Quatorze Juillet, le côté obscur du bien.

                                                        

Robert Laplante

Qu’est-ce que le bien ? Qu’est-ce que le mal ? Toute une question à répondre d’autant plus que la frontière entre les deux est tellement tenue, qu’elle en est presque invisible. Bien souvent en voulant faire le bien, on peut faire pire aussi. Une bonne action peut facilement tourner au vinaigre et devenir une action maléfique. Un remède pire que la maladie qu’il devait guérir.  

Vercors, Jimmy est un jeune gendarme ambitieux. Ambitieux, mais inquiet d’un possible attentat terroriste dans son coin de pays. Mais Jimmy n’est pas qu’ambitieux, il est aussi et surtout profondément bon et humain. C’est pourquoi il prend sous son aile Vincent, un artiste peintre en panne d’inspiration, venu dans le Vercors avec sa fille pour faire le deuil de sa compagne victime d’un attentat islamiste à Paris. Mais est-ce que le gendarme peut véritablement sauver un Vincent de plus en plus inquiétant ? Et son besoin de le protéger ne risque-t-il pas de l’entrainer dans une spirale de catastrophes ?

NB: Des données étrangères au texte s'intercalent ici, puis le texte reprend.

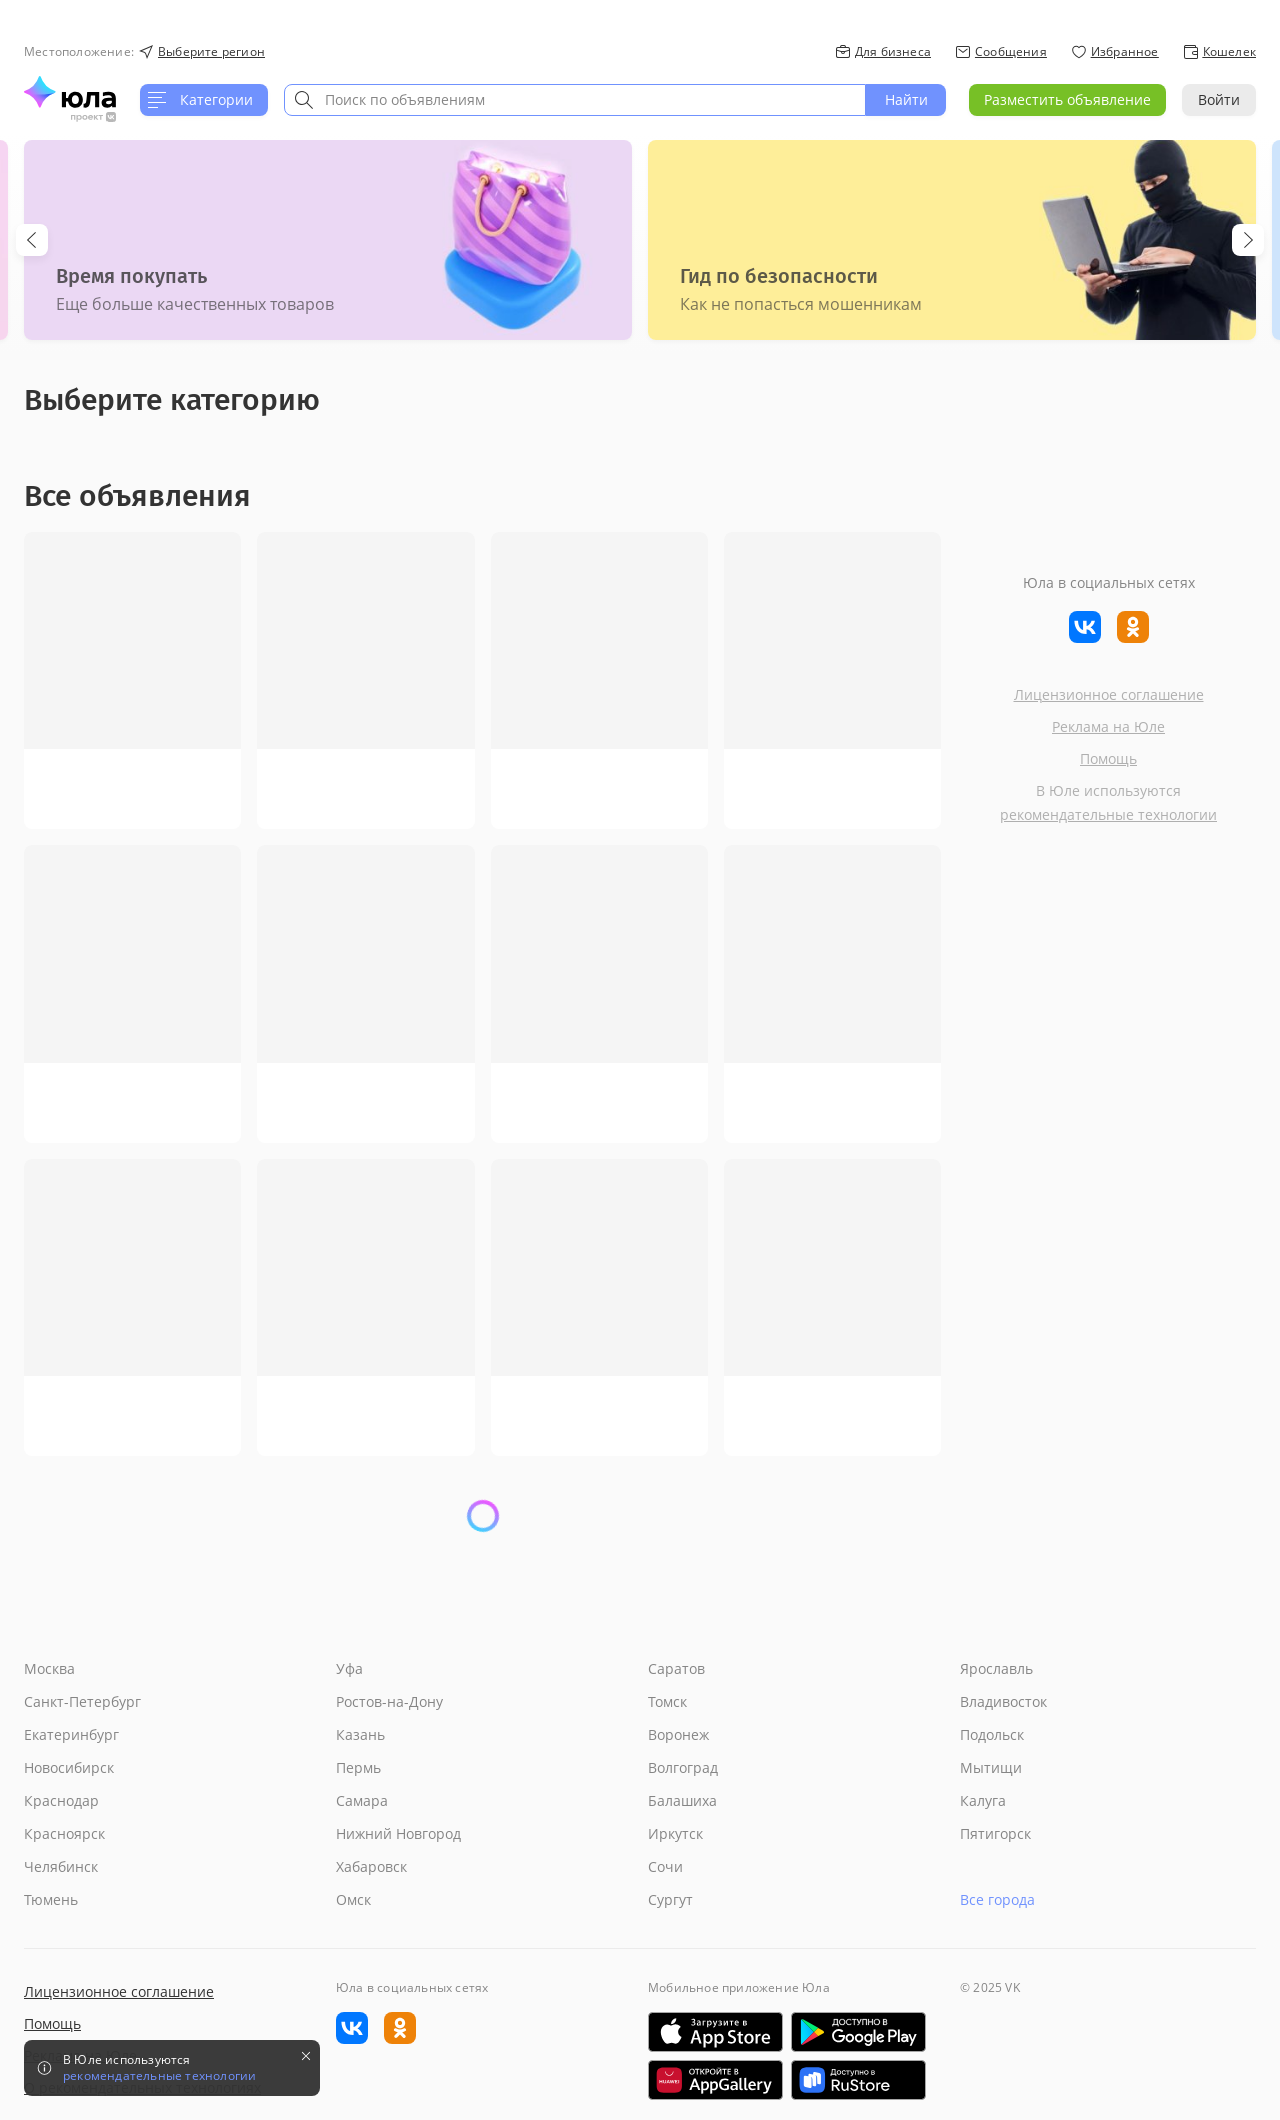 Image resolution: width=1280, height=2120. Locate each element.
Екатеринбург (71, 1734)
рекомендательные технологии (1108, 814)
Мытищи (991, 1767)
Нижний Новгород (398, 1833)
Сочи (665, 1866)
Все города (997, 1899)
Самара (362, 1800)
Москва (49, 1668)
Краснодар (61, 1800)
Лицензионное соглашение (1109, 694)
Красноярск (64, 1833)
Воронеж (678, 1734)
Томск (667, 1701)
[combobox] (575, 100)
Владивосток (1003, 1701)
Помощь (1108, 758)
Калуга (983, 1800)
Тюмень (51, 1899)
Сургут (670, 1899)
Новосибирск (69, 1767)
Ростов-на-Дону (389, 1701)
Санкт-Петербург (82, 1701)
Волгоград (683, 1767)
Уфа (349, 1668)
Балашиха (682, 1800)
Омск (353, 1899)
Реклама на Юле (1108, 726)
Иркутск (675, 1833)
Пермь (358, 1767)
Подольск (992, 1734)
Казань (360, 1734)
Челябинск (61, 1866)
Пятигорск (995, 1833)
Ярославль (996, 1668)
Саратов (676, 1668)
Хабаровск (371, 1866) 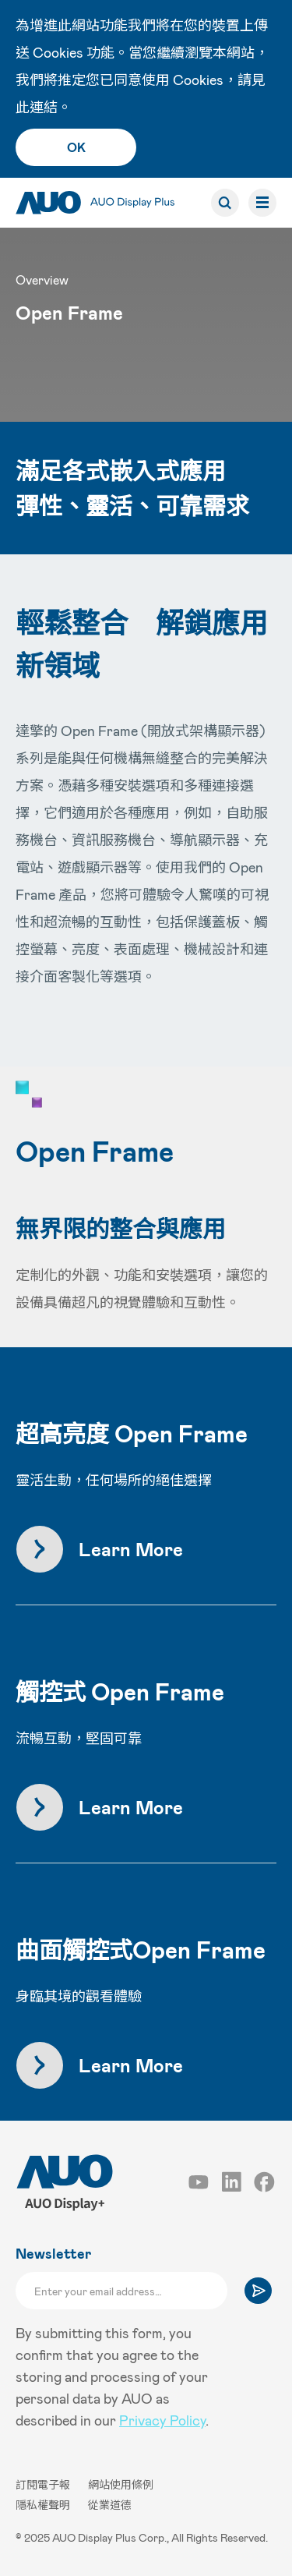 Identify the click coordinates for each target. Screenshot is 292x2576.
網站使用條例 (120, 2484)
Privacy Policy (162, 2420)
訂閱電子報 (44, 2484)
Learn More (131, 1548)
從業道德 (110, 2504)
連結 (44, 106)
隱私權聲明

Quatorze Juillet, est la toute nouvelle bande dessinée de Bastien Vivès. Avec la collaboration de Martin Quenehen l’auteur du très beau : Une sœur


                                                     


et Le chemisier

                                                    

nous proposent un fascinant polar contemporain dessiné. À vrai dire, je ne sais pas si on peut le qualifier de polar, il faudrait demander à Christophe c’est lui l’expert. J’ai plutôt le sentiment que nous sommes dans autre chose. Dans quelque chose de plus réflexif, dans une exploration nuancée de la frontière entre le bien et le mal et dans une descente en douceur dans les tréfonds de l’âme, là où les blessures ne se cicatrisent jamais.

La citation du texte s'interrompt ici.